La fin de l’hiver représente une période particulièrement périlleuse pour les crapauds, qui doivent quitter leur habitat pour se reproduire dans l’eau. En dépit des intempéries, ces batraciens font face à un risque considérable lorsqu’ils doivent traverser des routes. En Ille-et-Vilaine, un effort de sauvetage a été mis en place pour protéger ces animaux menacés, rapporte TopTribune.

Les crapauds se déplacent lentement, ne pouvant parcourir que quelques dizaines de mètres par heure et ignorent les dangers qui les guettent lors de leur traversée. Leur instinct de reproduction les pousse à braver les routes. Malheureusement, cela conduit parfois à des tragédies, où ces créatures trouvent la mort entre l’asphalte et les pneus des véhicules.

« Des dizaines de cadavres qui jonchaient la route »

Ingrid Pavard, responsable du service route et bâtiment au conseil départemental d’Ille-et-Vilaine, a exprimé son désarroi face à la situation. « On a vu qu’on avait des dizaines de cadavres qui jonchaient la route. On ne pouvait pas rester comme ça, à rien faire », a-t-elle déclaré lors d’une opération de secours organisée sur la route départementale 35, à proximité de Talensac.

Cette route avait été fermée depuis le 26 janvier dernier, car elle était devenue un véritable cimetière pour les batraciens. « Des habitants nous alertaient depuis quelques années. En 2023, nous avons installé des panneaux demandant aux conducteurs de ralentir, mais l’année précédente, il a fallu mettre en place une déviation d’urgence », a-t-elle ajouté.

Le département a donc fait appel à des associations environnementales et à des bénévoles pour aider les crapauds à traverser en toute sécurité. Sébastien Gervaise, de la Ligue de Protection des Oiseaux (LPO), a averti qu’à ce rythme, la population de crapauds pourrait s’éteindre : « On a des habitants qui voient de moins en moins de crapauds. Si nous ne faisons rien, ils disparaîtront.
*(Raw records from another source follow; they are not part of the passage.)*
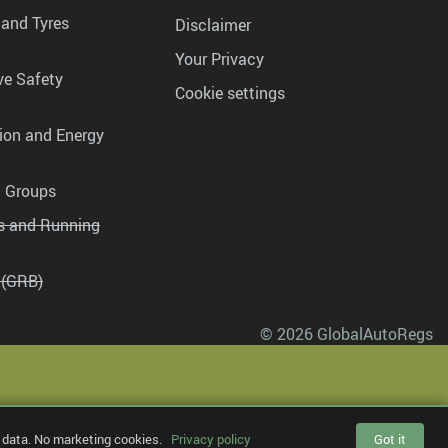
 and Tyres
Disclaimer
Your Privacy
ve Safety
Cookie settings
tion and Energy
g Groups
es and Running
 (GRB)
© 2026 GlobalAutoRegs
 data. No marketing cookies.
Privacy policy
Got it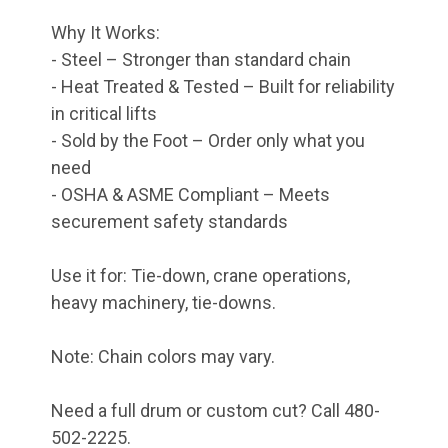
Why It Works:
- Steel – Stronger than standard chain
- Heat Treated & Tested – Built for reliability
in critical lifts
- Sold by the Foot – Order only what you
need
- OSHA & ASME Compliant – Meets
securement safety standards
Use it for: Tie-down, crane operations,
heavy machinery, tie-downs.
Note: Chain colors may vary.
Need a full drum or custom cut? Call 480-
502-2225.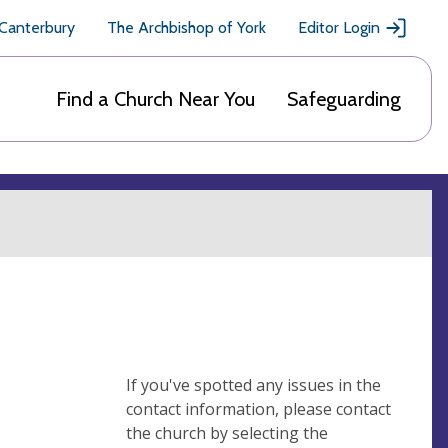
 Canterbury
The Archbishop of York
Editor Login
Find a Church Near You
Safeguarding
If you've spotted any issues in the
contact information, please contact
the church by selecting the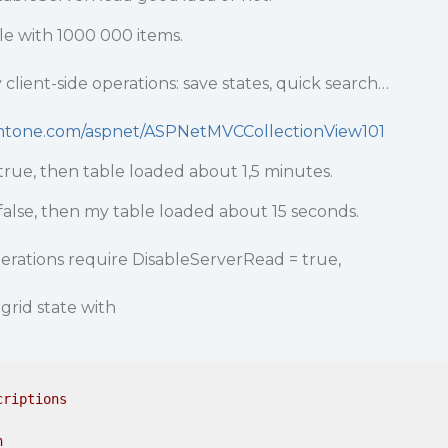
le with 1000 000 items.
client-side operations: save states, quick search…
ntone.com/aspnet/ASPNetMVCCollectionView101
true, then table loaded about 1,5 minutes.
false, then my table loaded about 15 seconds.
erations require DisableServerRead = true,
grid state with
criptions
n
C’est une forme de disparition à bas bruit ». Régis Morel, de l’association Bretagne Vivante, confirme : « Sur plusieurs décennies, cela peut mener à une extinction », a-t-il prévenu.

Un millier de crapauds déjà sauvés

Dans le cadre de cette initiative, des bénévoles récoltent chaque jour des crapauds protégés et d’autres espèces menacées, comme des tritons alpestres et palmés. En seulement quinze jours, plus d’un millier de crapauds épineux ont été secourus. Selon les estimations, d’autres espèces comme des salamandres et une grenouille agile ont également été récupérées. La route devrait rouvrir le 6 mars.

Cette opération ne vise pas seulement à sauver la vie des crapauds, mais aussi à mieux comprendre leurs comportements et leurs besoins. Les autorités locales espèrent ainsi pouvoir concevoir des aménagements durables, comme des crapauducs, pour faciliter leurs déplacements en toute sécurité. Deux autres routes jugées dangereuses ont déjà bénéficié de tels aménagements, mais l’efficacité de ces tunnels reste à évaluer.

Le problème des crapauds en danger souligne l’importance de la biodiversité et la nécessité d’agir pour protéger ces espèces menacées. Les efforts des bénévoles et des organisations environnementales s’avèrent cruciaux pour préserver ces espèces vulnérables et assurer leur survie face à un environnement de plus en plus hostile.

Ce sauvetage des crapauds met en lumière des enjeux environnementaux plus larges, interrogeant sur la coexistence entre la faune et les infrastructures humaines. Ces initiatives ont également des implications pour les politiques de conservation, invitant les autorités à intégrer davantage de mesures de protection pour les espèces en danger dans leur planification routière et urbaine.